Saved data entries
━━━

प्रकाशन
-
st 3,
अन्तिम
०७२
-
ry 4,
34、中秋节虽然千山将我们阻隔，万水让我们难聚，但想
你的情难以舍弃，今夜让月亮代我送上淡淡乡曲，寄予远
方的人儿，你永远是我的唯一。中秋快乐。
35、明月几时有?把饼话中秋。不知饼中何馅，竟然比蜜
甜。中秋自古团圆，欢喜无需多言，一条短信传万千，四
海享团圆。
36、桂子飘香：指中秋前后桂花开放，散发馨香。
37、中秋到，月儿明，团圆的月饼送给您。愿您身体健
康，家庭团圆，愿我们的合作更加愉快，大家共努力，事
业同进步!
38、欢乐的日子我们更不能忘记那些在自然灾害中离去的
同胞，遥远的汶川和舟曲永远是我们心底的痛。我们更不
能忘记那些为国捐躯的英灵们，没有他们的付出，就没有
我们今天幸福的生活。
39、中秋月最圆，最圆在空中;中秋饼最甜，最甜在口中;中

━━━

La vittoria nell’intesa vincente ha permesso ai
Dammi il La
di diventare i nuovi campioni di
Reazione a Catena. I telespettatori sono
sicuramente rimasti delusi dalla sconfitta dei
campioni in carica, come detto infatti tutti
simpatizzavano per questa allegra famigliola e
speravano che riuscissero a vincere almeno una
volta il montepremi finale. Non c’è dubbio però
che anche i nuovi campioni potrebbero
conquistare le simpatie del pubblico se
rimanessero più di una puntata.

━━━

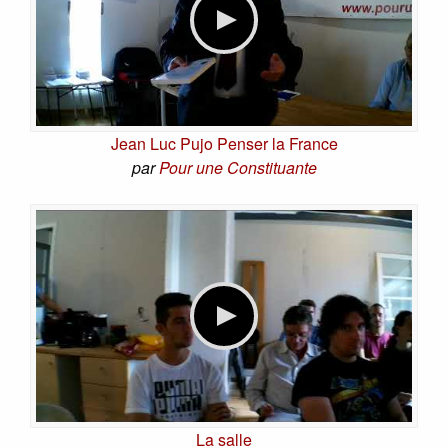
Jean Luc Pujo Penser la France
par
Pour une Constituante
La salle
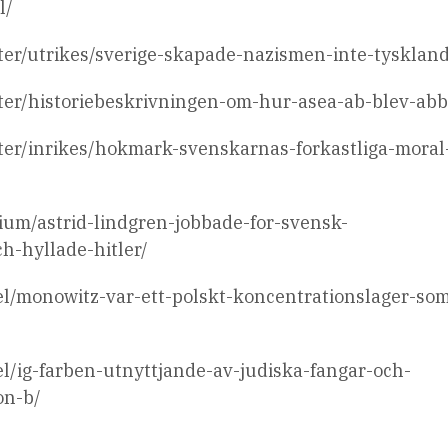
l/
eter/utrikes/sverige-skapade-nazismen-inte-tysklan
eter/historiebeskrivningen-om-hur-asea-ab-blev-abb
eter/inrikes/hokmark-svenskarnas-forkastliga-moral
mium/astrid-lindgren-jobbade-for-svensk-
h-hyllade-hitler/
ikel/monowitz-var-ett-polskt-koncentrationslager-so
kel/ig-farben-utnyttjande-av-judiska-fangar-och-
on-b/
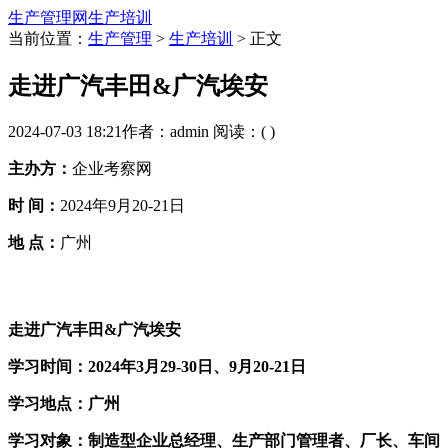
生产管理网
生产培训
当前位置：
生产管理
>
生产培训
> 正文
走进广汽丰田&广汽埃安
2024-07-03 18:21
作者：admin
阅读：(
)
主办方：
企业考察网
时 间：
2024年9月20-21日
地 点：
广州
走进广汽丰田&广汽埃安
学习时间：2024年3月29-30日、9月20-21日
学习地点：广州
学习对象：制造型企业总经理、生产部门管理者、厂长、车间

━━━

With pictures excluded, reproduce exactly the lines above from the one containing "Pour une Constituante" down to the one containing "学习对象：制造型企业总经理、生产部门管理者、厂长、车间", those two included.

Pour une Constituante
La salle
l/
eter/utrikes/sverige-skapade-nazismen-inte-tysklan
eter/historiebeskrivningen-om-hur-asea-ab-blev-abb
eter/inrikes/hokmark-svenskarnas-forkastliga-moral
mium/astrid-lindgren-jobbade-for-svensk-
h-hyllade-hitler/
ikel/monowitz-var-ett-polskt-koncentrationslager-so
kel/ig-farben-utnyttjande-av-judiska-fangar-och-
on-b/
生产管理网
生产培训
当前位置：
生产管理
>
生产培训
> 正文
走进广汽丰田&广汽埃安
2024-07-03 18:21
作者：admin
阅读：(
)
主办方：
企业考察网
时 间：
2024年9月20-21日
地 点：
广州
走进广汽丰田&广汽埃安
学习时间：2024年3月29-30日、9月20-21日
学习地点：广州
学习对象：制造型企业总经理、生产部门管理者、厂长、车间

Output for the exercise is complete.